Number of T cells in each of the 3 biopsies

Date of renal biopsy	Number of T cells per mm2 ± SD
18 July 2014	3835 ± 436
6 November 2014	3280 ± 51
18 April 2016	663 ± 184∗

P < 0.005 biopsy 1 versus biopsy 3.

Discussion

The main aim in the treatment of AIN is to arrest the inflammatory reaction, by removing the inciting agent, and depleting the inflammatory cells from the renal parenchyma. In this respect, corticosteroids are frequently used, but the effectiveness of their role remains controversial.7, 9, 10 AIN is postulated to be an immune-mediated disorder driven by T cells primarily.
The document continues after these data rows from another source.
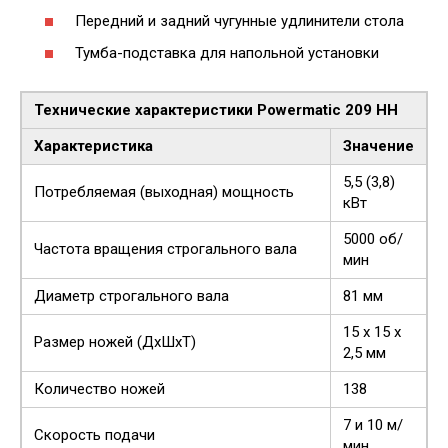
Передний и задний чугунные удлинители стола
Тумба-подставка для напольной установки
Технические характеристики Powermatic 209 HH
Характеристика
Значение
5,5 (3,8)
Потребляемая (выходная) мощность
кВт
5000 об/
Частота вращения строгального вала
мин
Диаметр строгального вала
81 мм
15 х 15 х
Размер ножей (ДхШхТ)
2,5 мм
Количество ножей
138
7 и 10 м/
Скорость подачи
мин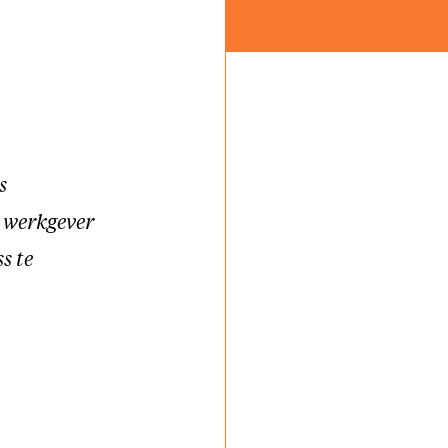
s
s werkgever
s te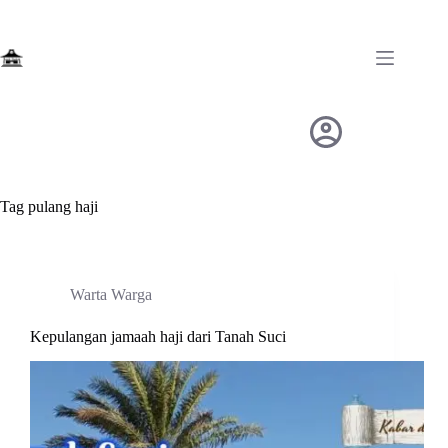
Skip
to
content
Tag
pulang haji
Warta Warga
Kepulangan jamaah haji dari Tanah Suci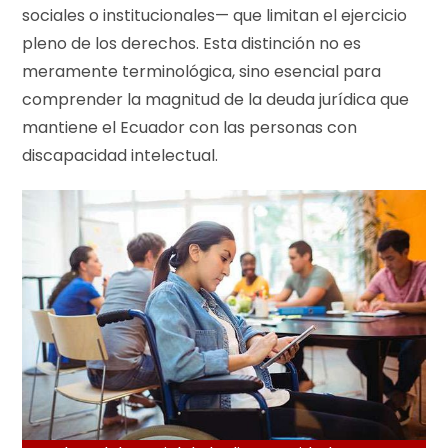
sociales o institucionales— que limitan el ejercicio
pleno de los derechos. Esta distinción no es
meramente terminológica, sino esencial para
comprender la magnitud de la deuda jurídica que
mantiene el Ecuador con las personas con
discapacidad intelectual.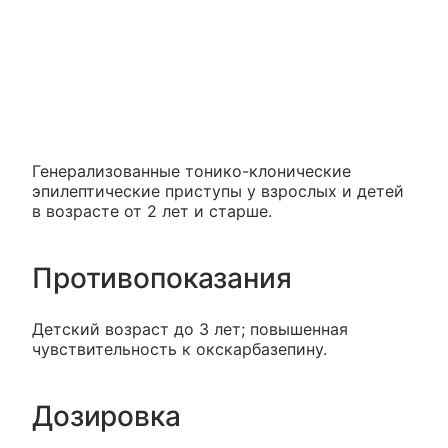
Генерализованные тонико-клонические
эпилептические приступы у взрослых и детей
в возрасте от 2 лет и старше.
Противопоказания
Детский возраст до 3 лет; повышенная
чувствительность к окскарбазепину.
Дозировка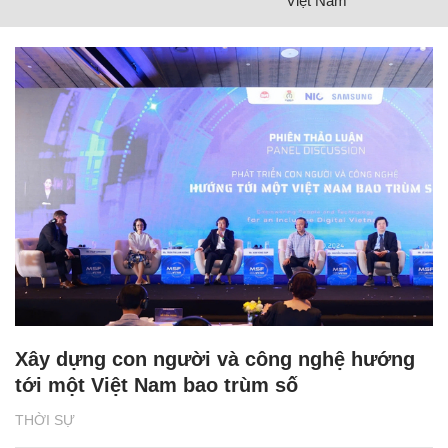
Việt Nam
Xây dựng con người và công nghệ hướng
tới một Việt Nam bao trùm số
THỜI SỰ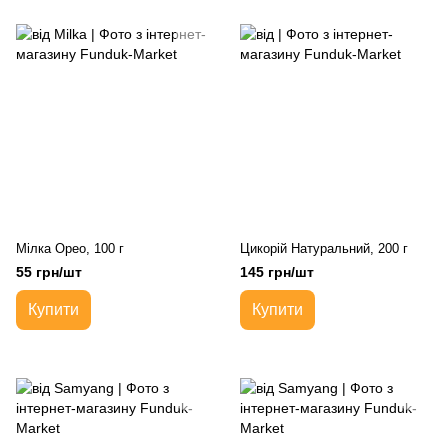
Мілка Орео, 100 г
Цикорій Натуральний, 200 г
55 грн/шт
145 грн/шт
Купити
Купити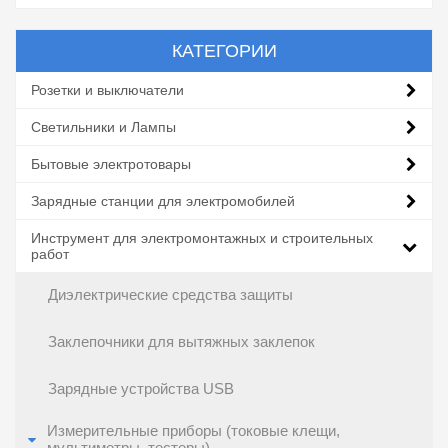
КАТЕГОРИИ
Розетки и выключатели
Светильники и Лампы
Бытовые электротовары
Зарядные станции для электромобилей
Инструмент для электромонтажных и строительных
работ
Диэлектрические средства защиты
Заклепочники для вытяжных заклепок
Зарядные устройства USB
Измерительные приборы (токовые клещи,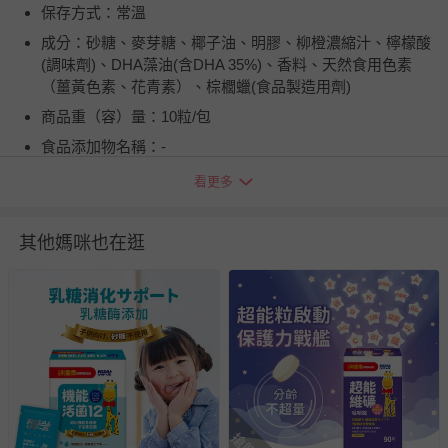
保存方式：常溫
成分：砂糖、麥芽糖、椰子油、明膠、柳橙濃縮汁、檸檬酸
(調味劑)、DHA藻油(含DHA 35%)、香料、天然食用色素
（薑黃色素、花青素）、棕櫚蠟(食品製造用劑)
商品重（容）量：10粒/包
食品添加物名稱：-
製造廠商或國內負責廠商名稱：幸一生醫科技有限公司
看更多
製造廠商或國內負責廠商電話：0800-221-627
製造廠商或國內負責廠商地址：台北市內湖區潭美街175號
其他媽咪也在逛
食品業者登錄字號：A-170474901-00000-0
投保產品責任險字號：國泰產險1516字第05PD02451號
健康食品字號/有機檢驗機構及證書字號：.
商品產地（國）：.
牛/豬肉產地（國）：不含豬/牛肉
過敏原：-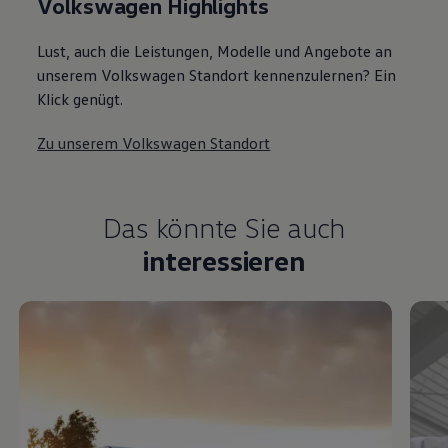
Volkswagen Highlights
Lust, auch die Leistungen, Modelle und Angebote an
unserem Volkswagen Standort kennenzulernen? Ein
Klick genügt.
Zu unserem Volkswagen Standort
Das könnte Sie auch
interessieren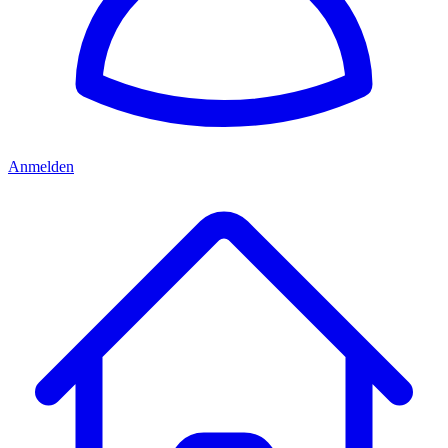
Anmelden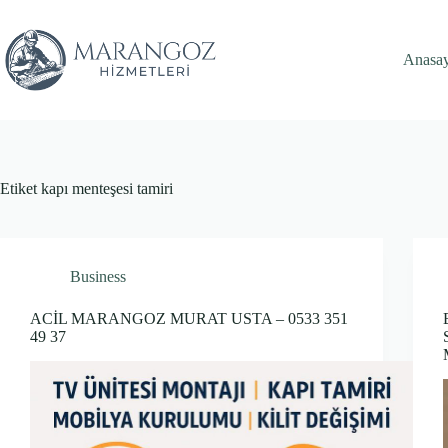
Skip
to
content
Anasa
Etiket
kapı menteşesi tamiri
Business
ACİL MARANGOZ MURAT USTA – 0533 351
49 37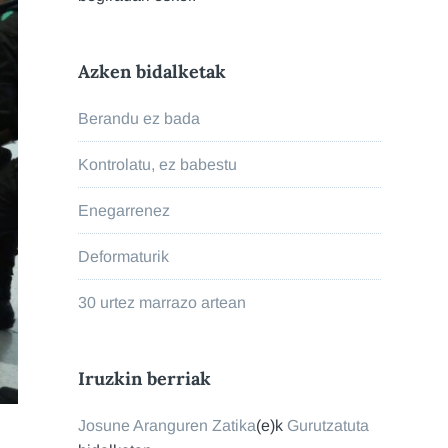
Azken bidalketak
Berandu ez bada
Kontrolatu, ez babestu
Enegarrenez
Deformaturik
30 urtez marrazo artean
Iruzkin berriak
Josune Aranguren Zatika
(e)k
Gurutzatuta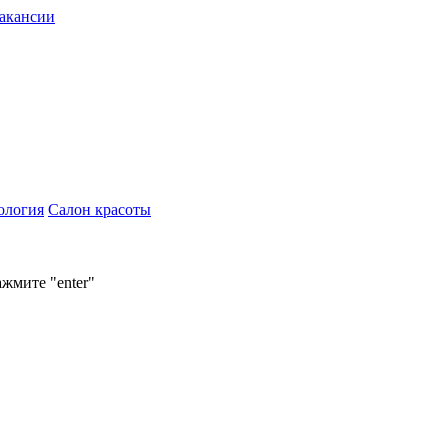
акансии
ология
Салон красоты
ажмите "enter"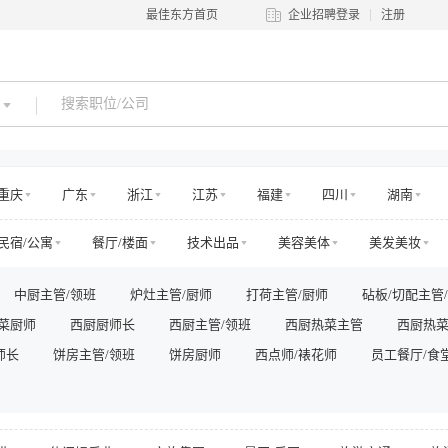
最佳东方首页
企业招聘登录
注册
重庆
广东
浙江
江苏
福建
四川
湖南
河南
吉林
江西
辽宁
陕西
黑龙江
青海
民宿/公寓
餐厅/楼面
技术出品
美容美体
美发美妆
澳门
国外
交通
娱乐
运动健身
零售管理
店面店员
电商运营
中厨主管/领班
炉灶主管/厨师
打荷主管/厨师
砧板/切配主管
房地产销售/中介
房地产工程
高层管理
市场/运营
销售
菜厨师
西厨厨师长
西厨主管/领班
西厨热菜主管
西厨热
法务/咨询
IT/电脑
工程/维修
安保/消防
生产营运
师长
其他
饼房主管/领班
饼房厨师
西点师/裱花师
员工餐厅/食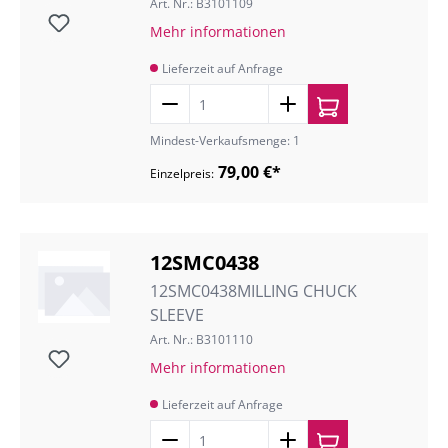
Art. Nr.: B3101109
Mehr informationen
Lieferzeit auf Anfrage
Mindest-Verkaufsmenge: 1
79,00 €*
Einzelpreis:
12SMC0438
12SMC0438MILLING CHUCK
SLEEVE
Art. Nr.: B3101110
Mehr informationen
Lieferzeit auf Anfrage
Therefore, an immunosuppressive regimen using corticosteroids is the commonly used treatment for AIN. Corticosteroids exert their antiinflammatory effects by interrupting multiple steps in signal transduction pathways given the ubiquitous expression of glucocorticoid receptors. Corticosteroids function by activating glucocorticoid receptors to directly or indirectly regulate the transcription of target genes to inhibit antigen presentation, cytokine production, and proliferation of lymphocytes. In this case, after a period of lack of response to steroids, mycophenolate was added to her therapy. Mycophenolate exerts its immunosuppressive effects through the inhibition of the rate-limiting enzyme in the de novo pathway of purine synthesis and in turn decreases T- and B-lymphocyte proliferation and reduces antibody production. ATG is a purified polyclonal Ig, directed against human thymocytes. The mechanism of action on the immune response is not fully understood; however, its primary mechanism is through T-cell depletion by inducing lymphocyte depletion in the peripheral blood by complement-dependent cell lysis.
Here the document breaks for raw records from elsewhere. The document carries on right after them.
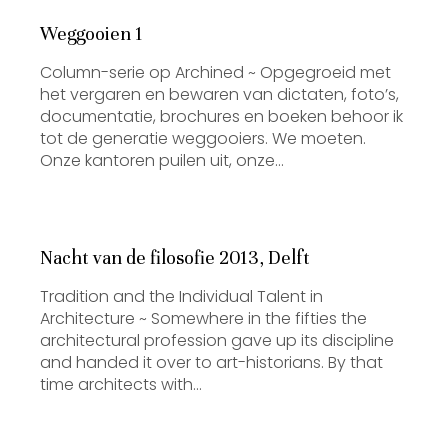
Weggooien 1
Column-serie op Archined ~ Opgegroeid met
het vergaren en bewaren van dictaten, foto’s,
documentatie, brochures en boeken behoor ik
tot de generatie weggooiers. We moeten.
Onze kantoren puilen uit, onze…
Nacht van de filosofie 2013, Delft
Tradition and the Individual Talent in
Architecture ~ Somewhere in the fifties the
architectural profession gave up its discipline
and handed it over to art-historians. By that
time architects with…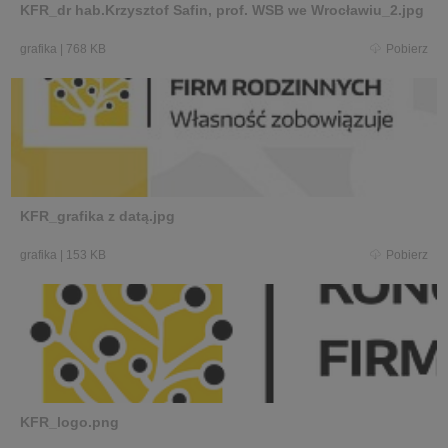
KFR_dr hab.Krzysztof Safin, prof. WSB we Wrocławiu_2.jpg
grafika
|
768 KB
Pobierz
KFR_grafika z datą.jpg
grafika
|
153 KB
Pobierz
KFR_logo.png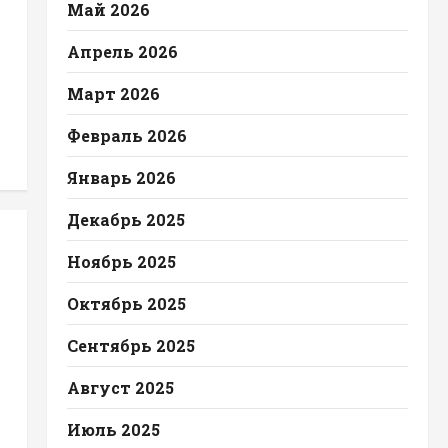
Май 2026
Апрель 2026
Март 2026
Февраль 2026
Январь 2026
Декабрь 2025
Ноябрь 2025
Октябрь 2025
Сентябрь 2025
Август 2025
Июль 2025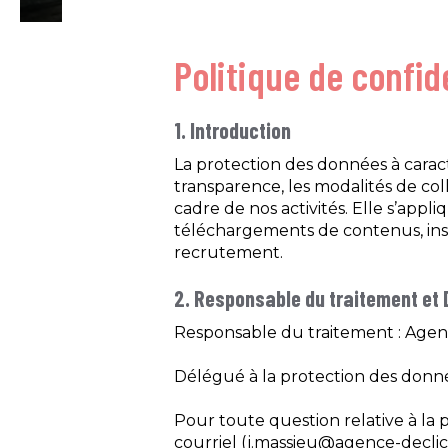
Politique de confid
1. Introduction
La protection des données à caract
transparence, les modalités de col
cadre de nos activités. Elle s’appl
téléchargements de contenus, inscr
recrutement.
2. Responsable du traitement et
Responsable du traitement : Agenc
Délégué à la protection des donn
Pour toute question relative à la
courriel (j.massieu@agence-declic.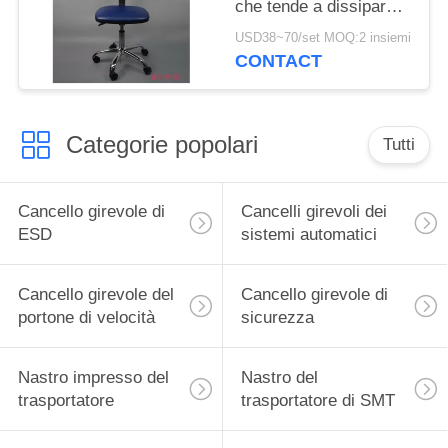
che tende a dissipare
statica regolabile per
USD38~70/set MOQ:2 insiemi
stanza pulita
CONTACT
Categorie popolari
Tutti
Cancello girevole di
Cancelli girevoli dei
ESD
sistemi automatici
Cancello girevole del
Cancello girevole di
portone di velocità
sicurezza
Nastro impresso del
Nastro del
trasportatore
trasportatore di SMT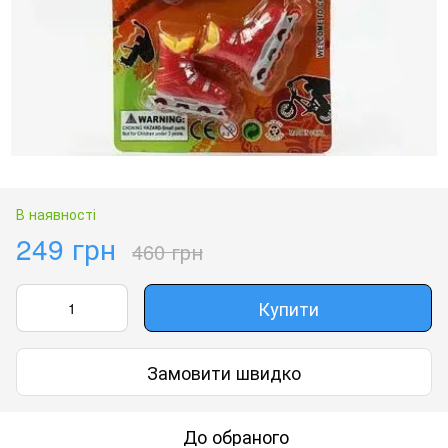
В наявності
249 грн
460 грн
Купити
Замовити швидко
До обраного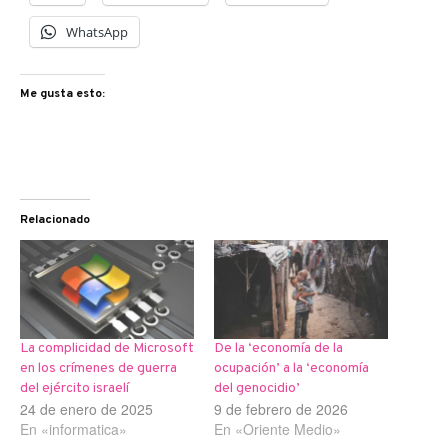
WhatsApp
Me gusta esto:
Relacionado
La complicidad de Microsoft
De la ‘economía de la
en los crímenes de guerra
ocupación’ a la ‘economía
del ejército israelí
del genocidio’
24 de enero de 2025
9 de febrero de 2026
En «informatica»
En «Oriente Medio»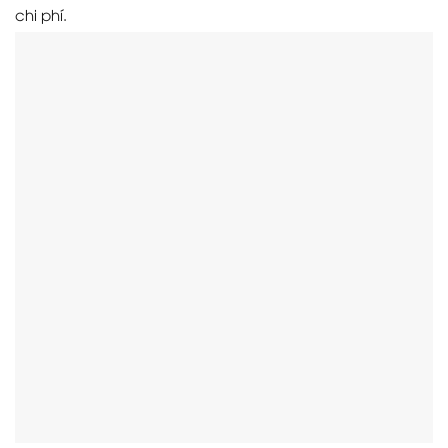
chi phí.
In the present case, there was little impact of therapy with steroids and mycophenolate. However, we observed an 80% decrease in the density of T-lymphocytes in the interstitium after ATG therapy coupled with a dramatic and sustained improvement in the renal function, allowing cessation of hemodialysis.
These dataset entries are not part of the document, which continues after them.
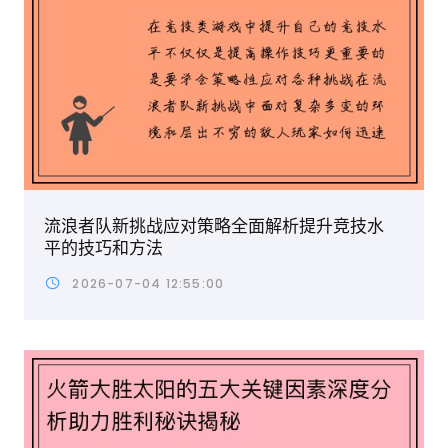
流浪者队新挑战应对策略全面解析提升竞技水
平的技巧和方法
2026-07-04 12:55:00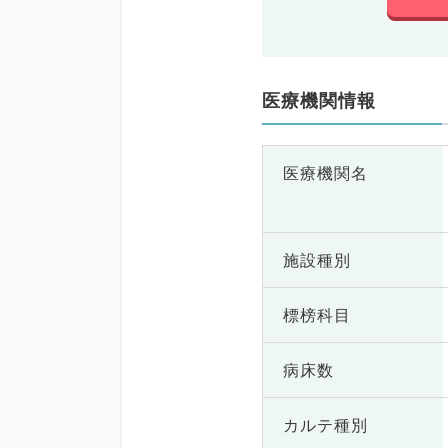
医療機関情報
医療機関名
施設種別
標榜科目
病床数
カルテ種別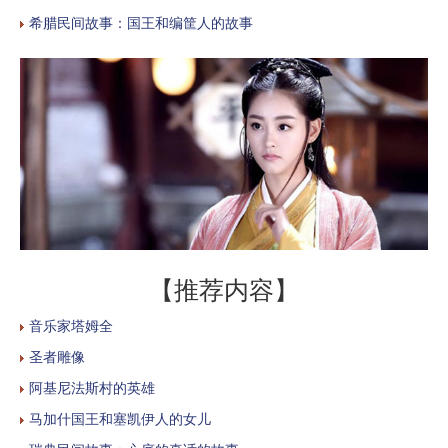
希腊民间故事：国王和编筐人的故事
【推荐内容】
音乐家塔姆全
圣者雕像
阿基尼法斯村的英雄
马加什国王和塞凯伊人的女儿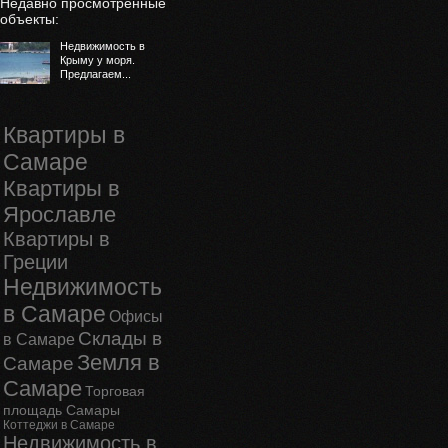
Недавно просмотренные
объекты:
Недвижимость в
Крыму у моря.
Предлагаем...
Квартиры в
Самаре
Квартиры в
Ярославле
Квартиры в
Греции
Недвижимость
в Самаре
Офисы
Склады в
в Самаре
Земля в
Самаре
Самаре
Торговая
площадь Самары
Коттеджи в Самаре
Недвижимость в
No clinically significant side effects of the ATG therapy were observed during the treatment of the patient. Hematological studies showed however that there was a 56% decrease (1.221–0.54 × 109/L) in the number of circulating lymphocytes, as might be expected from the cellular target of the drug.

To conclude, the present report is the first to show a dramatic response to ATG therapy in a patient with acute interstitial nephritis who was previously steroid resistant and hemodialysis dependent. The most recent serum creatinine (4 August 2016) was 125 μmol/l. This case raises the concern that perhaps patients with potentially reversible disease remain on hemodialysis, due to failure to respond to initial conventional therapy. Such patients, if an ultrasound suggests the absence of chronic changes, should undergo a repeat renal biopsy to identify the possible target for more specific therapy.

Disclosure

All the authors declared no competing interests.